*** AVAILABLE RECORDS Section Begins ***

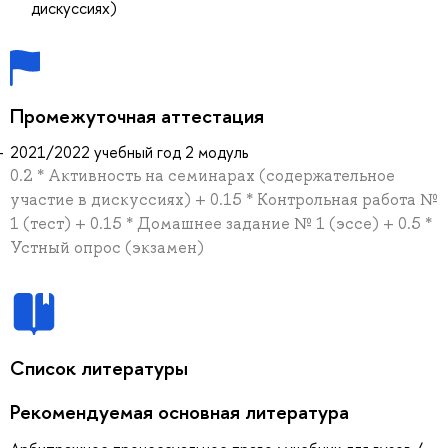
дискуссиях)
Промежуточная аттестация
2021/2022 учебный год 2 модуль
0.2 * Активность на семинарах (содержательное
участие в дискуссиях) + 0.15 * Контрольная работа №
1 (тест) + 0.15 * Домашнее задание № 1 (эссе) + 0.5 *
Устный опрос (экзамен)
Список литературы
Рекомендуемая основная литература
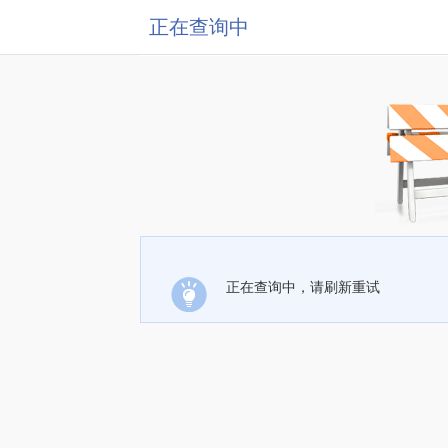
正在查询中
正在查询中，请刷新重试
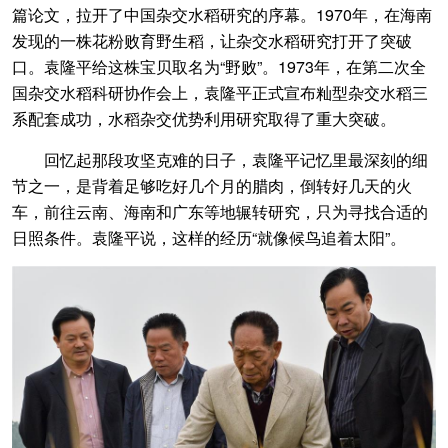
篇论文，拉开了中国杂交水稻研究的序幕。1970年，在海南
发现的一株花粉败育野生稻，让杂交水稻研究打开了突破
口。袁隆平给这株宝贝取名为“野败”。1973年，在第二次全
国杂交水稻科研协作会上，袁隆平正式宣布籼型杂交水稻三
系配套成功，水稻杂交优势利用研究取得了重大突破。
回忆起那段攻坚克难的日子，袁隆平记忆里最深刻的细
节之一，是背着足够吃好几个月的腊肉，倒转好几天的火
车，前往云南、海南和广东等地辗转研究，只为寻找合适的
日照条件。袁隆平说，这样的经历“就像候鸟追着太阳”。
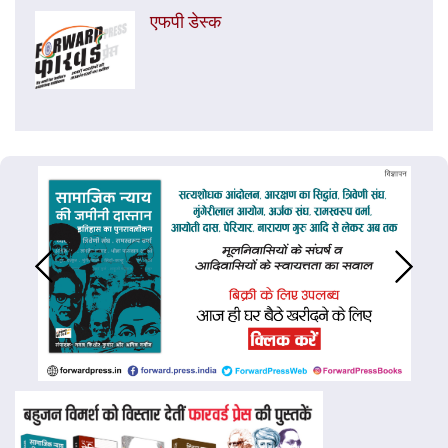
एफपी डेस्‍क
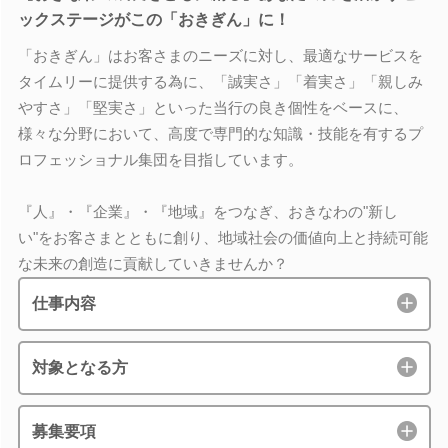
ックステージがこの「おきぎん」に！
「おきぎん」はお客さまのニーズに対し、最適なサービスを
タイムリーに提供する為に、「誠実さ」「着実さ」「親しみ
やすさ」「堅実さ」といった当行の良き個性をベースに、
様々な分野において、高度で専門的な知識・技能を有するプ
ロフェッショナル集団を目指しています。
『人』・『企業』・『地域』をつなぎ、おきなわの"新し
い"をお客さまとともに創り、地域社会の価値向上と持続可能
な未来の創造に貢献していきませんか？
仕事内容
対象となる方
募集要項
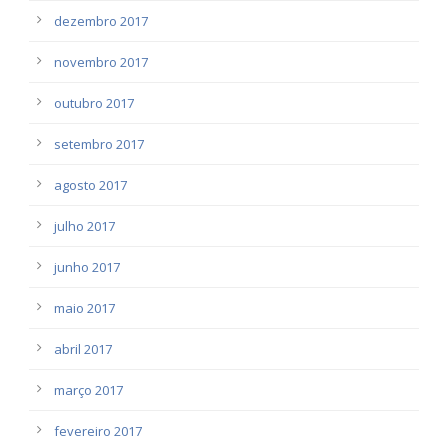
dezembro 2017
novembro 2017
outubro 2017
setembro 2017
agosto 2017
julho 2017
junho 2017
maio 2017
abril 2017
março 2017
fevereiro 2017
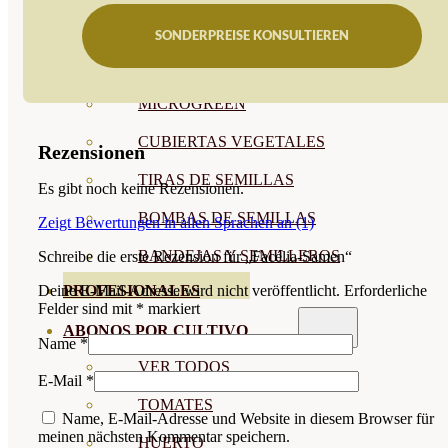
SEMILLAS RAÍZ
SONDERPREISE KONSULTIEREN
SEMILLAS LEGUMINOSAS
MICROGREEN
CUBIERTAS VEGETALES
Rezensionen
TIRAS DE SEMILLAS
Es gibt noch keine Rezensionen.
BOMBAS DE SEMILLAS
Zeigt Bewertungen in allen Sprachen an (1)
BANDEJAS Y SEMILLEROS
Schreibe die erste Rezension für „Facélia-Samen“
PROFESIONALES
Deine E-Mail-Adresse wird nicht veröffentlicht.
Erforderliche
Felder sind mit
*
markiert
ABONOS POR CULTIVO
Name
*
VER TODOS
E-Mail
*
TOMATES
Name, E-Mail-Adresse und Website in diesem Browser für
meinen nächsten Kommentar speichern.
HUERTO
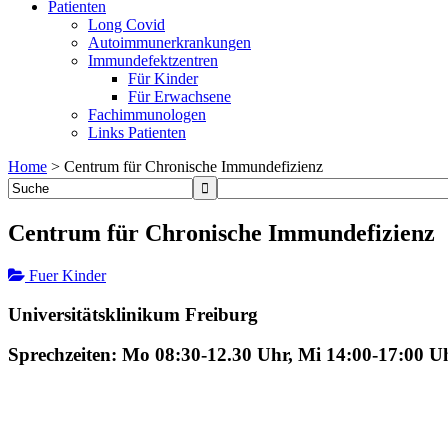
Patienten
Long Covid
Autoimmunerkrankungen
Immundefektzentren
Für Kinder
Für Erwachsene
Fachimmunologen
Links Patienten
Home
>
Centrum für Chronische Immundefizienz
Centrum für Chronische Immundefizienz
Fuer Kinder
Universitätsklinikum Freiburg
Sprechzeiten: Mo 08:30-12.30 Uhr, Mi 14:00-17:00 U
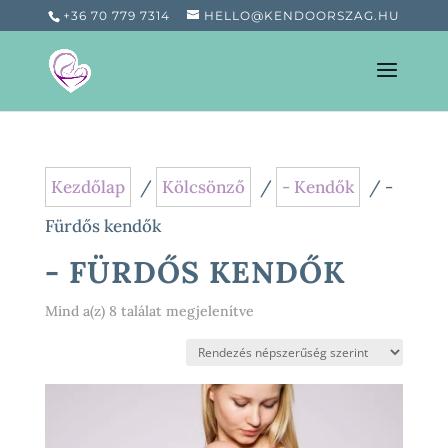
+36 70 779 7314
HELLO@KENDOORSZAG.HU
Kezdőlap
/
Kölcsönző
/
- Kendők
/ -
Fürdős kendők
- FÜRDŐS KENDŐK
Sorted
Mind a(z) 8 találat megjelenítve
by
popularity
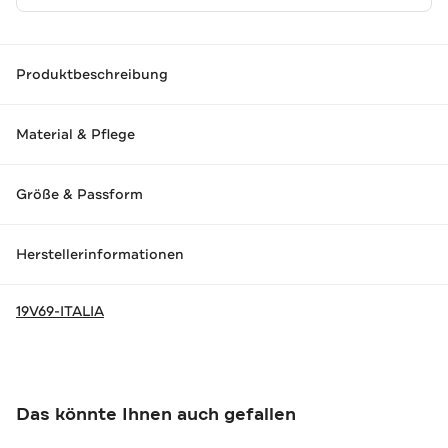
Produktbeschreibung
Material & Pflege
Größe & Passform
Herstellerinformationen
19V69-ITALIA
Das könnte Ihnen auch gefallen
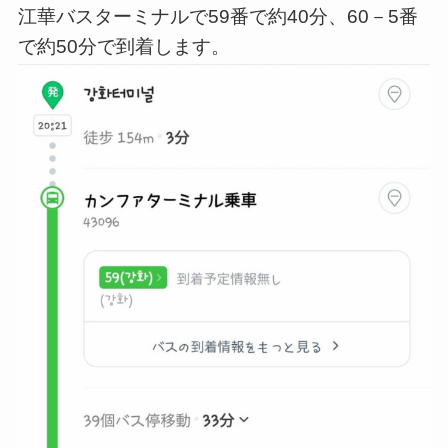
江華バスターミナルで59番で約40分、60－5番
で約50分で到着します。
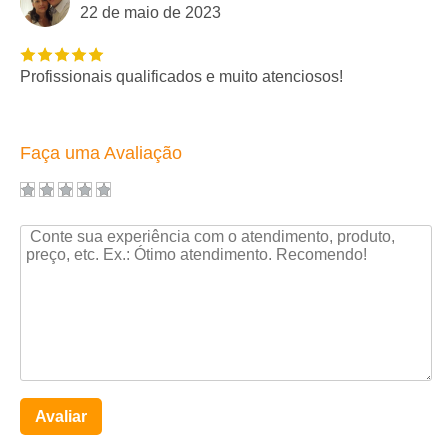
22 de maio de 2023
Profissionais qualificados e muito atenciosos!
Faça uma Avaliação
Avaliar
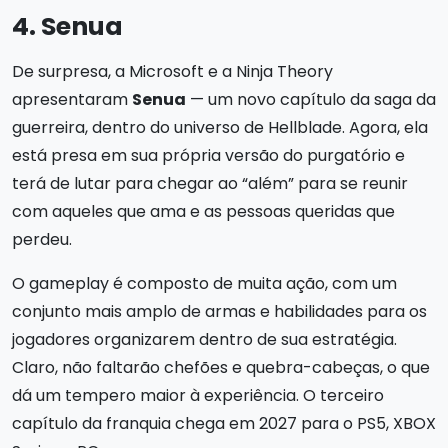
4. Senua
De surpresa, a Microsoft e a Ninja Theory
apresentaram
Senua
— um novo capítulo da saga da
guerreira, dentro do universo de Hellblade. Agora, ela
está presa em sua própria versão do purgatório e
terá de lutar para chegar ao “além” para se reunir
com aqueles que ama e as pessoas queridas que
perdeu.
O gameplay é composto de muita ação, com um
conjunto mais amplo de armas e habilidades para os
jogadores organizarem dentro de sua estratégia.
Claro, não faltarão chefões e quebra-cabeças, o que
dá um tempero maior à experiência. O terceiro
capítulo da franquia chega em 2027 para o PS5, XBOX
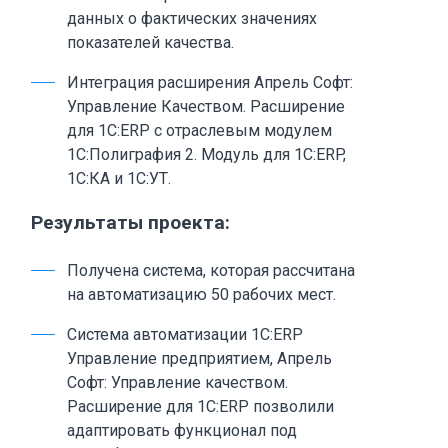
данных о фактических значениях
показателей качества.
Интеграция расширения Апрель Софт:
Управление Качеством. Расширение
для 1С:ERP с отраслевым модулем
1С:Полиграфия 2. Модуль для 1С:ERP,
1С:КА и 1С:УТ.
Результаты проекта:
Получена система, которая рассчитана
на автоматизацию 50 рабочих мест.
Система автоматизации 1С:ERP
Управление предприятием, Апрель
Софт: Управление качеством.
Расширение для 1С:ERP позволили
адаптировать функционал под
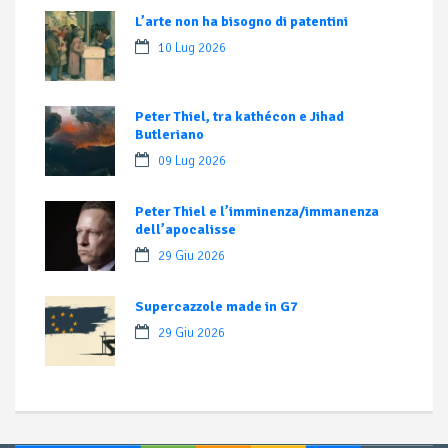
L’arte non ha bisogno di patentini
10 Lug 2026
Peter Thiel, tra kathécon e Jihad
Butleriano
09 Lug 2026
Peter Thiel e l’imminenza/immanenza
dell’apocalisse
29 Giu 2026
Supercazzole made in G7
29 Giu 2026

*** AVAILABLE RECORDS Section Ends ***

ACTION ITEM —
Considering only the data above, return the lines in which "capítulo" occurs.

EXERCISE SOLUTION —
— um novo capítulo da saga da
capítulo da franquia chega em 2027 para o PS5, XBOX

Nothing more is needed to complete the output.